With the threat of climate change looming, farmers and scientists alike are realizing that crops have become more resistant to events like droughts if we want to maintain a reliable food source.
It sounds—and sort of looks—like something out of a middle school science experiment, but according to a study done at RIKEN Center for Sustainable Resource Science in Japan, a new and simple way to increase a plant’s drought tolerance is to grow it in vinegar.
This discovery began as an investigation into a mutant of the Arabidopsis plant that seemed especially resilient in dry conditions. These plants have a mutation to the enzyme HDA6, allowing them to grow in less-than-perfect conditions.
In normal plants, HDA6 is linked to the biological pathway that produces acetate (a salt formed by acetic acid, and the main component of vinegar) during a drought, which helps keep the sprouts alive.
“HDA6 directly represses acetic acid biosynthesis genes under normal conditions,” says study author Jong Myong Kim, a research scientist at RIKEN in Japan. “On the other hand, under drought conditions, HDA6 is removed from these gene regions, then acetic acid is produced especially.”
The enzyme acts as a switch of sorts, its absence signaling during times of stress that it’s time for a plant to transition from the normal breakdown of sugar for energy to the production of acetate. But that pathway was even more active in mutant Arabidopsis plants, producing even greater quantities of acetate. That seemed to help them survive suboptimal conditions better than their more typical counterparts.
So if acetate was the key to surviving a dry spell, the researchers wondered, could they simply add the secret sauce to otherwise normal plants? And would it work for tastier crops than Arabidopsis?
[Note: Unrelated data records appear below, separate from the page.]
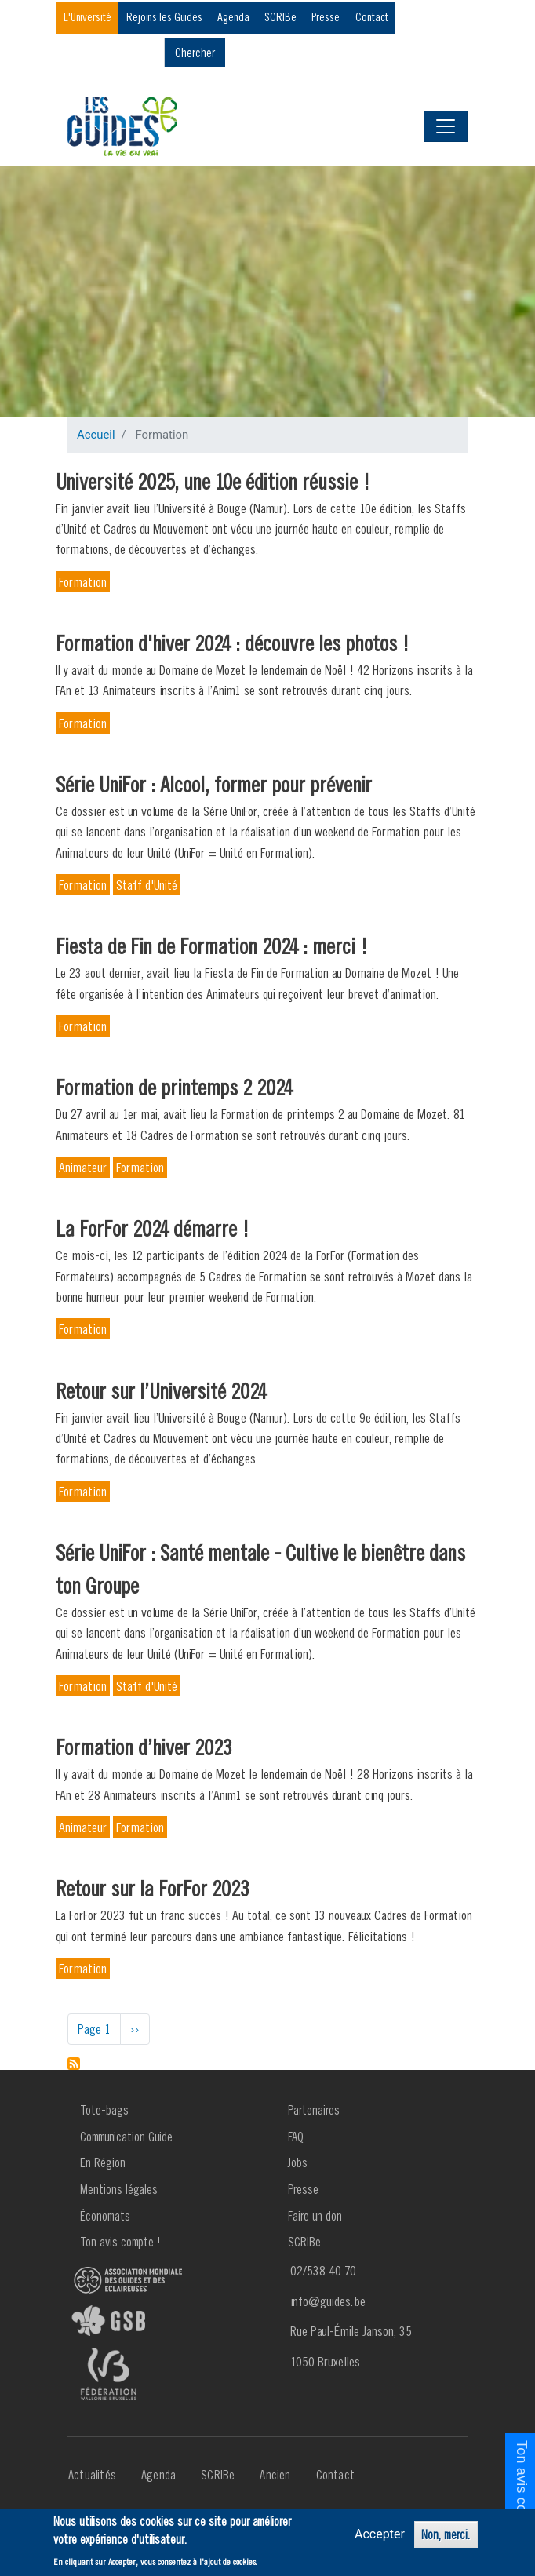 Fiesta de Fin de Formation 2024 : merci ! (212, 946)
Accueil (96, 435)
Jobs (298, 2162)
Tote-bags (104, 2110)
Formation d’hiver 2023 (144, 1747)
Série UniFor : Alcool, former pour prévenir (214, 784)
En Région (103, 2162)
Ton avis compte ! (120, 2242)
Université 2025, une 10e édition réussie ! (213, 481)
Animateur (83, 1167)
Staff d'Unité (146, 884)
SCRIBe (280, 17)
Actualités (92, 2475)
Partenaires (314, 2110)
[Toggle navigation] (446, 126)
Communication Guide (126, 2137)
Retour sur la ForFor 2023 (152, 1888)
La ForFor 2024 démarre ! (152, 1228)
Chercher (195, 53)
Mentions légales (119, 2189)
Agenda (233, 17)
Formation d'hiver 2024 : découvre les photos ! (232, 643)
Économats (105, 2216)
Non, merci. (446, 2535)
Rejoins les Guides (164, 17)
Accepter (380, 2534)
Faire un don (315, 2216)
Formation (83, 582)
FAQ (296, 2137)
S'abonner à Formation (73, 2063)
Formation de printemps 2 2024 (174, 1087)
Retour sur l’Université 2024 (161, 1391)
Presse (325, 17)
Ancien (275, 2475)
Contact (371, 17)
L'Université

Sure enough, over 70 percent of the plants grown in soil mixed with acetic acid survived drought conditions for at least 14 days. Plants grown in other organic acids (or just water) had pretty much all been wiped out by that point in the experiment. And the promising results held for various species, including common crops such as maize, rice, and wheat—all displayed significant boosts in drought resilience with a little help from vinegar, once researchers determined the ideal concentration for each plant.
“To confirm the universality of acetic acid effect and utility and to widespread the significance, we just targeted the staple food of the world, rice, wheat and maize, and the basic plant of breading pieces, rapeseed,” says Kim. “Moreover, if these plants can accept the acetic acid technique, I thought we can enrich the public interest and welfare in the world.”
In comparison to transgenic processes that could be used to make plants sturdier, the vinegar trick is an inexpensive, simple, and sustainable process that can be made accessible to many. Kim says he has already received interest in this method from everyone from farmers to flower shop owners to amateur gardeners.
His next step is to keep honing in on the signal pathway that makes this resistance possible, as well as finding the optimized conditions of acetic acid application for outdoor fields.
“Now we are trying to cooperate with some farmers, and also some companies, to make a method to apply this system,” says Kim.